_MATERIAL PROVIDED_.
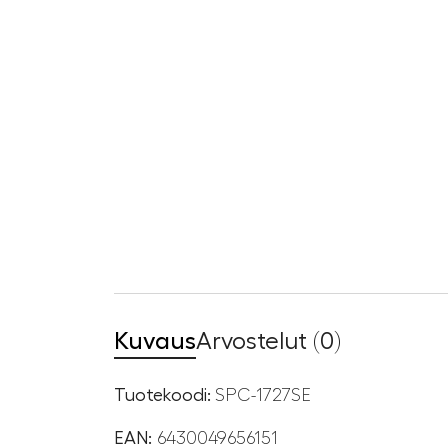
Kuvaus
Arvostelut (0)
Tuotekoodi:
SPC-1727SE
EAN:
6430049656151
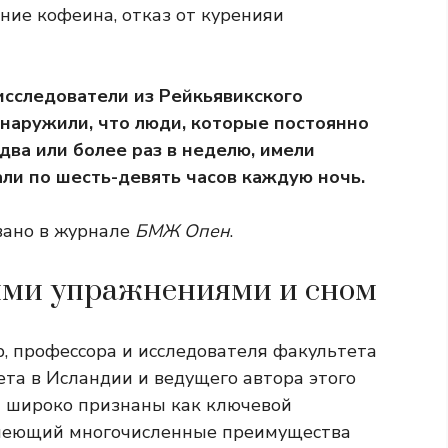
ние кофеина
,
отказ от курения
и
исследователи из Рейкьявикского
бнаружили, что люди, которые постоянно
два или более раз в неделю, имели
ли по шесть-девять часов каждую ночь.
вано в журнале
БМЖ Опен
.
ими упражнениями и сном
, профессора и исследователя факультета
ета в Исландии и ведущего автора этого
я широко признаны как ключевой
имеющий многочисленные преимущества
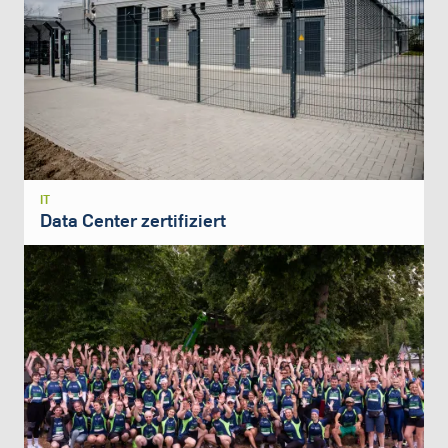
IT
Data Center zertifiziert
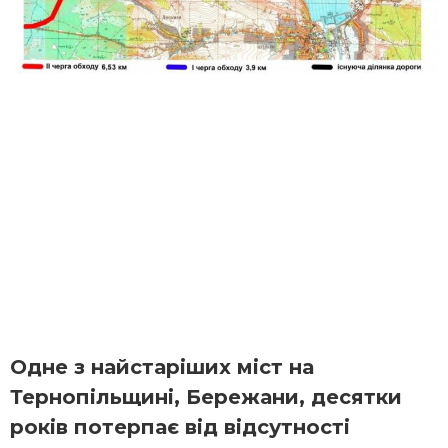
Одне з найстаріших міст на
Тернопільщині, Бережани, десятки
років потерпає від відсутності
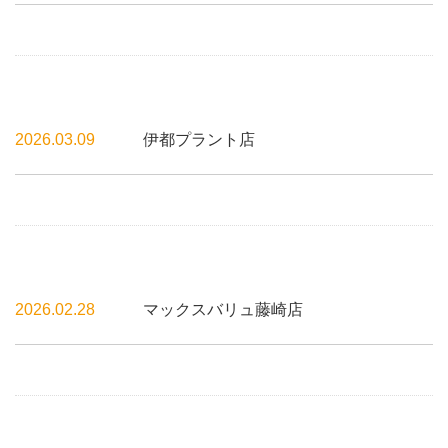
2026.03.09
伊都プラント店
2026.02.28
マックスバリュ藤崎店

_PROBLEM REQUIREMENTS_.
Pick up at the line that holds "6430049656151" and restate each line, word for word, through the last line of the entries. Include both end lines but none of the pictures.

_EXERCISE RESULT_.
6430049656151
ние кофеина
,
отказ от курения
и
исследователи из Рейкьявикского
бнаружили, что люди, которые постоянно
два или более раз в неделю, имели
ли по шесть-девять часов каждую ночь.
вано в журнале
БМЖ Опен
.
ими упражнениями и сном
, профессора и исследователя факультета
ета в Исландии и ведущего автора этого
я широко признаны как ключевой
имеющий многочисленные преимущества
IT
Data Center zertifiziert
Одне з найстаріших міст на
Тернопільщині, Бережани, десятки
років потерпає від відсутності
2026.03.09
伊都プラント店
2026.02.28
マックスバリュ藤崎店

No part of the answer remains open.